ALLEN: Who was the leading person on the Commission at that point that … apparently there was some desire on the part of the Commission to begin to regulate cable, and this was a way of doing it.
BLISS: Yes.. Well, we just felt they were in the broadcasters’ pocket.
MITCHELL: I don’t recall who was …
BLISS: I forget who the chief commissioner was.
ALLEN: Cox is one name that comes up. [Editors Note: Cox was then General Counsel of the FCC.]
MITCHELL: Probably. He was, no doubt, one member but I don’t know whether he was key or not.
BLISS: I think there was maybe one or two that could see the unfairness of it but the Chairman and two or three others were siding with the broadcasters.
MITCHELL: You see cable was at an extreme disadvantage in the first place. Everybody could understand the broadcaster–they knew what he was doing. They couldn’t understand what the cable system was doing. If there was a public interest validity, it was the fact that, of course, the cable system didn’t reach 100 percent of the population even in Wyoming.
ALLEN: Particularly, I would think, in Wyoming, because of the wide open spaces.
MITCHELL: Yes, and scattered ranches. That argument was true, whether it was valid or not …
ALLEN: Whether it should have been the overriding reason but there was no way that you could ever extend cable to those ranches.
MITCHELL: No, not even today.
ALLEN: They can do it with a satellite downlink now. Well, both the NAB and the Tri-State TV Translator Association entered in on behalf of the protestants. Who was Tri-State TV Translator? NAB I think we know about but that’s a group I’m not familiar with.
MITCHELL: Well, there was an outfit in Rapid City. What did they call it? There was a manufacturer in Rapid City that manufactured the translator repeaters–probably most of them that were bought in Wyoming, Montana, Colorado area. But anyway they were the spearheaders, the so-called Tri-State Translator.
MITCHELL: And their interest was, of course, they wanted to sell them their translator.
ALLEN: The Tri-State would be South Dakota, Wyoming, and Colorado?
MITCHELL: I think probably was Colorado, Wyoming, and Montana. Although they were in Rapid City. I’ll think of the name of that company maybe in a minute, but anyway. That’s who Tri-State was, as well as I know. It was tied together by the fact that these people had bought equipment from this company and they wanted to sell some more.
ALLEN: Uh huh. So from the time the restraining order, or the denial, to build in ’59 until the final settlement of the court case in ’61, you were just hanging on and waiting for that to be reversed and struggling.

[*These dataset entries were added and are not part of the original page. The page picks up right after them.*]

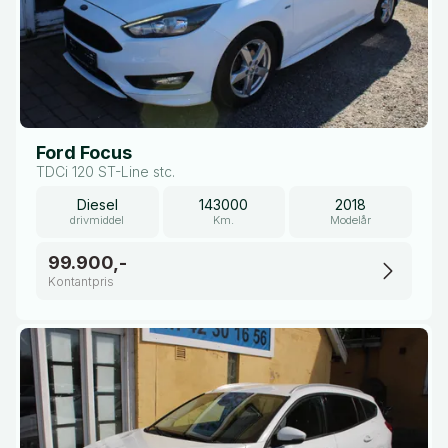
Ford Focus
TDCi 120 ST-Line stc.
Diesel
143000
2018
drivmiddel
Km.
Modelår
99.900,-
Kontantpris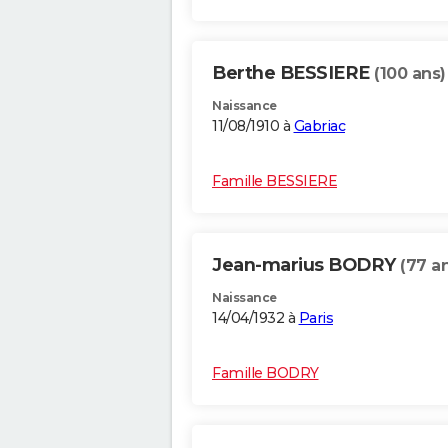
Berthe BESSIERE
(100 ans)
Naissance
11/08/1910 à
Gabriac
Famille BESSIERE
Jean-marius BODRY
(77 a
Naissance
14/04/1932 à
Paris
Famille BODRY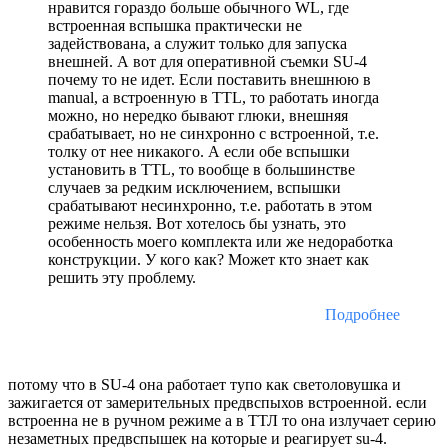
нравится гораздо больше обычного WL, где
встроенная вспышка практически не
задействована, а служит только для запуска
внешней. А вот для оперативной съемки SU-4
почему то не идет. Если поставить внешнюю в
manual, а встроенную в TTL, то работать иногда
можно, но нередко бывают глюки, внешняя
срабатывает, но не синхронно с встроенной, т.е.
толку от нее никакого. А если обе вспышки
установить в TTL, то вообще в большинстве
случаев за редким исключением, вспышки
срабатывают несинхронно, т.е. работать в этом
режиме нельзя. Вот хотелось бы узнать, это
особенность моего комплекта или же недоработка
конструкции. У кого как? Может кто знает как
решить эту проблему.
Подробнее
потому что в SU-4 она работает тупо как светоловушка и
зажигается от замерительных предвспыхов встроенной. если
встроенна не в ручном режиме а в ТТЛ то она излучает серию
незаметных предвспышек на которые и реагирует su-4.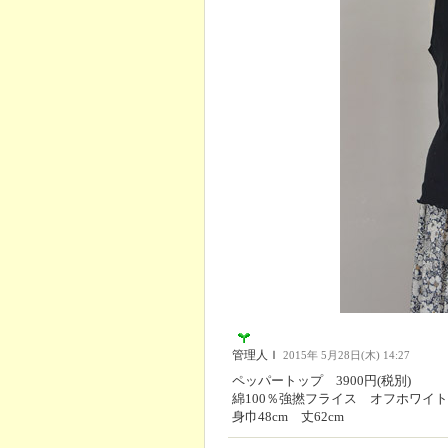
管理人Ｉ
2015年 5月28日(木) 14:27
ペッパートップ 3900円(税別)
綿100％強撚フライス オフホワイ
身巾48cm 丈62cm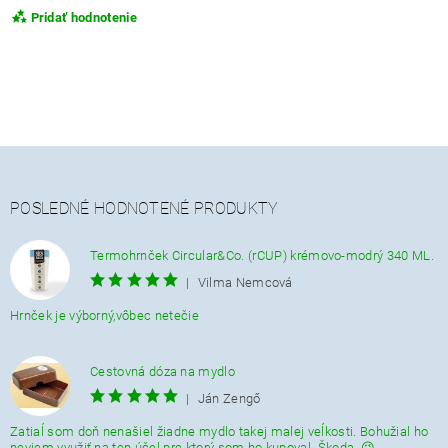
Pridať hodnotenie
POSLEDNÉ HODNOTENÉ PRODUKTY
Termohrnček Circular&Co. (rCUP) krémovo-modrý 340 ML.
|
Vilma Nemcová
Hrnček je výborný,vôbec netečie
Cestovná dóza na mydlo
|
Ján Zengő
Zatiaĺ som doň nenašiel žiadne mydlo takej malej veĺkosti. Bohužial ho
neviem využiť na ten účel pre ktorý som ho kupoval. Škoda. 😉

MITCHELL: It so happened that the repeater site on Copper Mountain was twenty-six miles from the town of Thermopolis–that was one of the towns we were going to serve. With nothing much else to do and lots of fool ambition, we built a landline from the top of Copper Mountain to the town of Thermopolis with open wire, which most people had never heard of twenty-six mile spaced open wire. And it did work. And there was a gray area there of whether it was legal to take signals from a repeater station–a common carrier repeater station–and landline it to somewhere or not. But we got by with it. It was never formally questioned. And we did finally get a signal down this open wire to put some Salt Lake channels into the town of Thermopolis. It was not possible to do it anywhere else.
ALLEN: Did that have a positive impact on your sales in Thermopolis?
MITCHELL: Of course. We even, at that time, signal compression, had maybe been thought of but never actually put into use where you could carry two channels on one bandwidth. Raytheon rigged up a thing that they were proposing to the military that would carry two channels–two pictures–on one channel. And we bought that and put that in operation to try to get … see we had one link of microwave … into Riverton carrying KTWO Casper. We tried to put the second channel on there. We couldn’t make it work because the sync timing was not the same. It was not common sync timing. But we went through all of that along the way.
ALLEN: And all this time, Mr. Bliss, you were out trying to sell more cable subscribers.
BLISS: Well, yes. You know, it’s hard to knock on a door and try to sell them something when we really don’t have anything more than what they’ve already got. That’s a difficult situation. We knew what we had to do and just were unable to do it.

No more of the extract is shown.